Over the past 10 years, NIGMS has been a leader in organizing and promoting important imaging initiatives for the scientific community. These include one of the first NIH Common Fund (formerly the NIH Roadmap for Medical Research) programs, Exploratory Centers for the Development of High Resolution Probes for Cellular Imaging, which brought together nine multi-investigator teams to develop new technologies for creating higher sensitivity probes for biological imaging in living cells. NIGMS also led the re-issuing of this initiative. NIGMS developed a separate initiative to support the evaluation of promising but unproven technologies for the detection of single molecules and single molecular events inside cells: the Molecular Probes for Microscopy of Cells program. Related initiatives include program announcements for the Single Molecule Detection and Manipulation and Nanoscience and Nanotechnology in Biology and Medicine.
The bulk of NIGMS-funded research in cellular imaging, however, is investigator-initiated R01 research. Most of these projects utilize some form of imaging for studying a specific biological problem.
NIGMS also hosts a number of meetings and workshops.
The Institute supports about 1,200 research and training grants that focus directly on improving strategies for cellular imaging or that employ cellular imaging as one of the tools to investigate a biological problem. In Fiscal Year 2012, these grants totaled approximately $400 million. While all NIGMS divisions and centers fund work in this area, the majority is supported by the Division of Cell Biology and Biophysics. A list of program directors who manage cellular imaging grants and their contact information is available at http://www.nigms.nih.gov/Research/FeaturedPrograms/CellImaging/ContactUs.htm.
Of the more than 70 Nobel Prize-winning scientists whose work has been supported by NIGMS, five have been recognized for important breakthroughs in cellular imaging. They include Osamu Shimomura, Martin Chalfie and Roger Y. Tsien for the discovery and development of GFP (2008); and Christian de Duve and George E. Palade for discoveries related to the structural and functional organization of the cell (1974).

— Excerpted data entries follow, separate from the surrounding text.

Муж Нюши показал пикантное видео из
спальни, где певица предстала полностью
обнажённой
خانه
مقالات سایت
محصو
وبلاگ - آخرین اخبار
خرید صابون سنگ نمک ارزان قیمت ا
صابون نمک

Cellular imaging has and will continue to have a significant impact on biological research and our understanding of interactions between molecular components within the cell as well as the dynamics of single molecules in normal and abnormal cells. For instance:
- Imaging strategies have enabled investigators to use and develop an array of fluorescence techniques to make observations and measurements across many different biological systems with a detection limit currently approaching 20 nanometers.

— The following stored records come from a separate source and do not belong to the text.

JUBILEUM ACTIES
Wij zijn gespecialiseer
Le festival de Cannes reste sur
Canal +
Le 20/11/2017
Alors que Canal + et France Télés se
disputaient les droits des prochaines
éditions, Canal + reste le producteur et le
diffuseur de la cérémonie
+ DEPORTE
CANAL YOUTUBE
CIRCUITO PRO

- Fluorescence microscopy has seen a renaissance during the last 15 years and is now recognized as a useful complement to other more static techniques because of its minimal perturbation to the cell, its versatility, its use across many length scales and its usefulness for real-time observations.
- The discovery and development of genetically encoded fluorescent probes, such as Green Fluorescent Protein (GFP), has spurred an interest in identifying new dyes, optically-active materials, labeling strategies, smaller fluorescent proteins and nanoparticles for characterizing cellular structures and processes that allow proteins to continue functioning normally.
- Single molecule studies, designed to yield information about molecular motion, behavior and fluctuations over time and space, have increased. Compared to in vitro studies, real-time observations of single molecules in live cells lets researchers observe the behavior of and differences between individual molecules, rather than the averaged behavior of an ensemble of molecules. Although still a challenge, imaging of single molecules in living cells provides fundamental knowledge about cellular structure and function at the molecular level.
- Defining the internal organization of cells using electron microscopy and other techniques has laid the foundation for understanding key cellular pathways and processes. These studies, coupled with other types of imaging as well as atomic resolution structural studies, have provided a wealth of information about cellular structure and function. A continuing goal is to use an array of strategies in imaging, structural biology, genetics, proteomics and biochemistry to gain more insight into the functioning of the cell. Cellular imaging is a key component in the overall strategy and perhaps the most useful for achieving real-time information about cellular dynamics.